There’s an abundance of articles, blogs, and reports these days that talk about the general importance of Big Data. Recently, however, numerous publications about Lean Data, Lean Data Analytics, and Lean approaches to Big Data have caught my attention. In particular, a recent blog post in The Guardian by Matti Keltanen jumped out at me with the headline: “The big data hype may not help you make the right decisions for your business – and there are four reasons why a lean approach makes better sense.”
In my opinion, this perspective is on the right track but a bit too simplistic – Big Data can help businesses understand, produce, communicate and build better products. But there are some common mistakes that can be addressed and solved – with the help of lean data – in order to make the most of the Big Data available to us.
Common mistakes about Big Data
One of the primary questions surrounding Big Data is whether it’s all just hype. Should executives simply continue business as usual and ignore the Big Data challenge?
Let me answer that with two common mistakes we see around big data.
The first one is to look at Big Data solely from a technology perspective. Some technology vendors will tell you that to solve the Big Data problem, you just need to acquire advanced analytical tools and data management infrastructure to collect all possible data points and apply maximum computing power to find tiny pieces of “data gold” that may represent breakthrough insights.
The other mistake is to ignore Big Data completely, and instead rely only on intuition and past business experience while using traditional limited data points to make decisions.
The reality is, both of these approaches are counterproductive. The first one is expensive, and creates a lot of waste that may even prevent an organization from finding real critical business insights from an ocean of Big Data. The second approach, meanwhile, may create blind spots in understanding the fast-changing business environment, and may keep executives in the dark about changing realities… until it is too late.
Is there a better approach?
There is a growing interest in the “lean” approach to solve the Big Data problem. Indeed, the lean way to deal with it allows us to avoid or minimize the risks I’ve mentioned – but it must be applied in the right way.
In the beginning of my career, I learned how to apply scientific research not only to astrophysics but also to a wide range of business and technology problems across different situations. What’s interesting is that both the scientific and lean approaches use incremental learning and discovery to support continuous progress in our understanding of the laws of nature; they also help us glean insights that will assist us in making better business decisions.
How to apply the lean data way to solve the Big Data problem for business
There are 5 core Lean Data Management principles we can apply to solve the Big Data problem:
- Measure and act upon only those data points that are important to your current business situation. If you’re unsure about which data points may have the biggest impact on your business performance, consider those indicators that measure your strategic business objectives such as:
- Acquiring new customers
- Generating more business from existing customers
- Reducing the cost of customer acquisition
- Identifying and servicing the customers that generate the most profit
- Improving customer retention
Admittedly, selecting your optimal data points may not be simple or straightforward.
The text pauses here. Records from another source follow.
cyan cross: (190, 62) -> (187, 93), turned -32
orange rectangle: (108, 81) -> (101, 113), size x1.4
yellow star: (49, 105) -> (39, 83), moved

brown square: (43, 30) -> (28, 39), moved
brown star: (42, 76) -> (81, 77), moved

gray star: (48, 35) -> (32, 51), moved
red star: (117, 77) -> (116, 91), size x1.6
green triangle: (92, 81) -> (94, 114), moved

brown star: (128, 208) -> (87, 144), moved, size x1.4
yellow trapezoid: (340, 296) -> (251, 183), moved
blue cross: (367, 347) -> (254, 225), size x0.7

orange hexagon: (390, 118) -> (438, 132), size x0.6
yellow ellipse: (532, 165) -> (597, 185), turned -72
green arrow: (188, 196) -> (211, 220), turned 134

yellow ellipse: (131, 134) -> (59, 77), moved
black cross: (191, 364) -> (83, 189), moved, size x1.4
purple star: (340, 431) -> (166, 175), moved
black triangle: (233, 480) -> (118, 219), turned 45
If this is the case, it may be helpful to hire a data scientist who can use data mining algorithms to find which data points have the most meaningful impact on your business.
- Apply an experimental approach to measure the impact of changes to product, operations and marketing. It’s a good idea to do a limited number of changes at any given time. This process makes analyzing samples of data before and after the changes effective and more conclusive. Applying basic rules of experimental science as well as the rigour of data interpretation will help distinguish real insights from the noise.
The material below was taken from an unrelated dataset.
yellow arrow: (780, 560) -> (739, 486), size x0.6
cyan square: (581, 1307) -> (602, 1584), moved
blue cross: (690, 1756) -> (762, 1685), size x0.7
- Plan effective data collection. You need to have clean data that does not cause misleading interpretations. In many cases, relative ratio or relative trends are the most important, so try to make data collection consistent. If you need absolute values, calibrate a small sample of data that you may easily restore using relative ratio changes over time.
- Avoid collecting and processing data points that do not provide value for decision-making (even if they’re easy to collect!). From my experience, people sometimes measure data points that are readily accessible and prepare nice, colourful graphic reports that in reality are completely useless. I often notice this happens with web analytics and social media metrics. It makes much more sense to invest some effort in collecting valuable data points – such as with custom tagging, bar codes, or by integrating meaningful data tracking within your applications.
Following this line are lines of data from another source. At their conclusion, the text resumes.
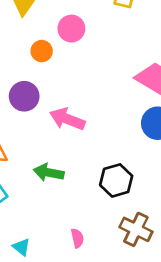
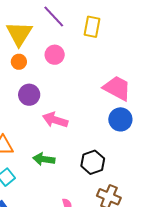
orange circle: (42, 51) -> (19, 62), moved
purple circle: (24, 96) -> (29, 95), moved

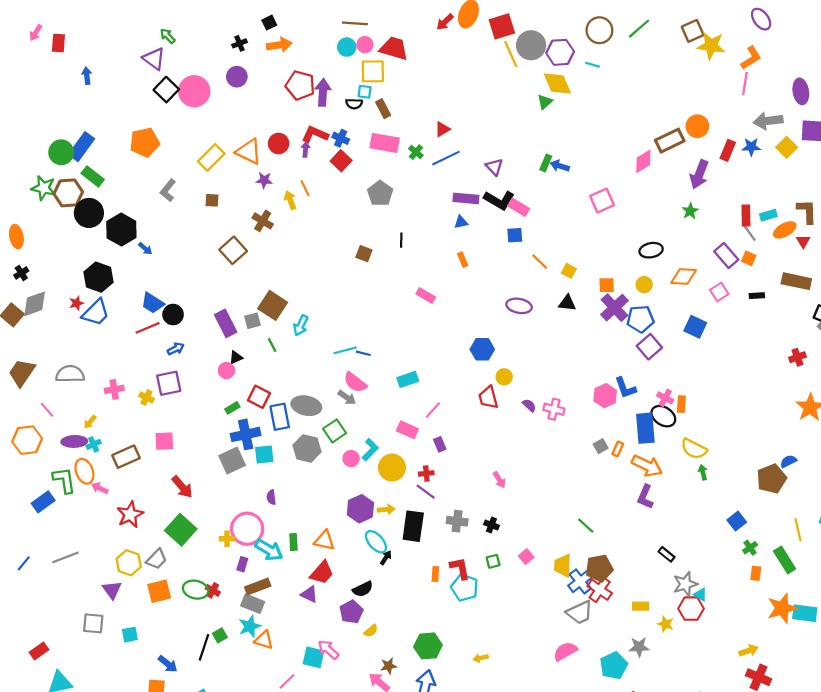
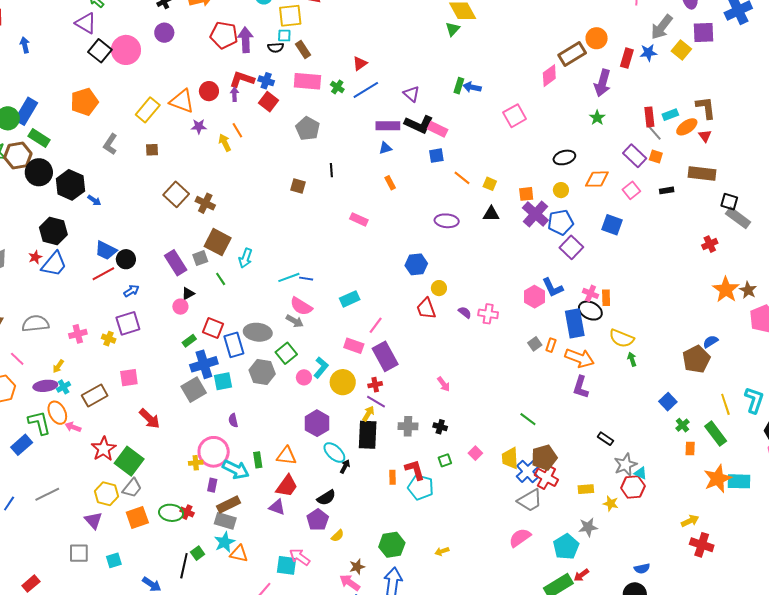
gray arrow: (768, 121) -> (662, 27), turned -40
brown cross: (263, 221) -> (205, 203), moved
purple rectangle: (440, 444) -> (385, 356), size x2.0
yellow arrow: (386, 509) -> (368, 414), moved, turned -49
green square: (181, 530) -> (129, 461), moved

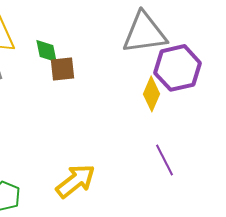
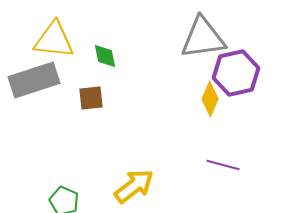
brown square: (63, 69) -> (91, 98), moved
purple line: (165, 160) -> (223, 165), turned -48

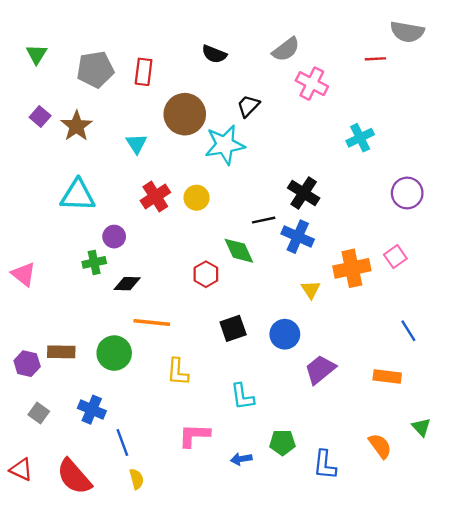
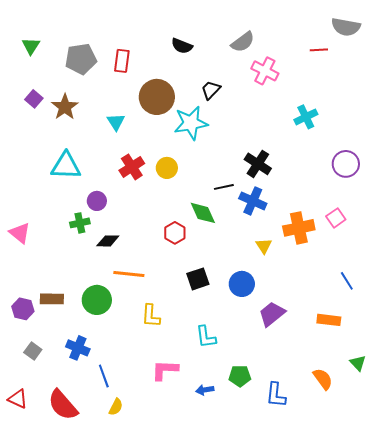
yellow semicircle: (137, 479) -> (116, 407), turned 42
- Select reporting and analytical tools that are simple to use, and provide dashboards that are easily accessible. You want simple and easy to use tools that provide you with a view of the most important data, and how it affects your business. Unless you have strong data mining, statistical and data analytical skills – not to mention an excess of time – there is no need to invest in the most expensive and complex data mining or analytical tools. Leave heavy lifting of complex data processing and advanced predictive modeling to professional analysts and data scientists.
Conclusion
You should not try to solve the problem of Big Data with massive technology investments only – nor do you want to ignore it completely. The lean approach that simplifies data collection and measurement is the most effective. (The famous Einstein principle: “Everything should be made as simple as possible, but not simpler” is exceptionally fitting here).
Applying the lean approach to Big Data provides significant benefits when we apply lessons from experimental sciences to solve business problems and base solutions on insights that are found within existing data.